WHAT TO PRODUCE → Extract, from the records beneath this instruction, each line that contains the word "volt".

** SUPPLIED RECORDS follows **

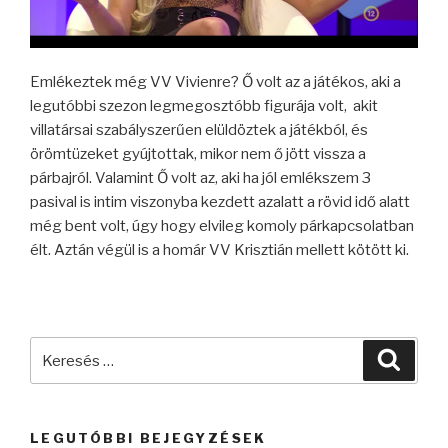
Emlékeztek még VV Vivienre? Ő volt az a játékos, aki a
legutóbbi szezon legmegosztóbb figurája volt, akit
villatársai szabályszerűen elüldöztek a játékból, és
örömtüzeket gyújtottak, mikor nem ő jött vissza a
párbajról. Valamint Ő volt az, aki ha jól emlékszem 3
pasival is intim viszonyba kezdett azalatt a rövid idő alatt
még bent volt, úgy hogy elvileg komoly párkapcsolatban
élt. Aztán végül is a homár VV Krisztián mellett kötött ki.
Keresés
Keres
a
következő
kifejezésre:
LEGUTÓBBI BEJEGYZÉSEK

** End of SUPPLIED RECORDS **

RESPONSE AREA →
Emlékeztek még VV Vivienre? Ő volt az a játékos, aki a
legutóbbi szezon legmegosztóbb figurája volt, akit
párbajról. Valamint Ő volt az, aki ha jól emlékszem 3
még bent volt, úgy hogy elvileg komoly párkapcsolatban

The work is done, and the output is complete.